Stored data entries:
:::
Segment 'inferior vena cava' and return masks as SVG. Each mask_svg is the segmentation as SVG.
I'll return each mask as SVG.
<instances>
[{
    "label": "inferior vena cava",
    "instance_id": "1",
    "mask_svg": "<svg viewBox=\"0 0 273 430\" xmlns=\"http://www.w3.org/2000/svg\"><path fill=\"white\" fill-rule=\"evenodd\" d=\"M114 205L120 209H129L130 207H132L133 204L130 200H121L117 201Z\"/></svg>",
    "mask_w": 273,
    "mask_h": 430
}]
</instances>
:::
■ **Directions for this task**:
Retype the records in their entirety, matching each one exactly.

■ **Result of this exercise**:
Segment 'inferior vena cava' and return masks as SVG. Each mask_svg is the segmentation as SVG.
I'll return each mask as SVG.
<instances>
[{
    "label": "inferior vena cava",
    "instance_id": "1",
    "mask_svg": "<svg viewBox=\"0 0 273 430\" xmlns=\"http://www.w3.org/2000/svg\"><path fill=\"white\" fill-rule=\"evenodd\" d=\"M114 205L120 209H129L130 207H132L133 204L130 200H121L117 201Z\"/></svg>",
    "mask_w": 273,
    "mask_h": 430
}]
</instances>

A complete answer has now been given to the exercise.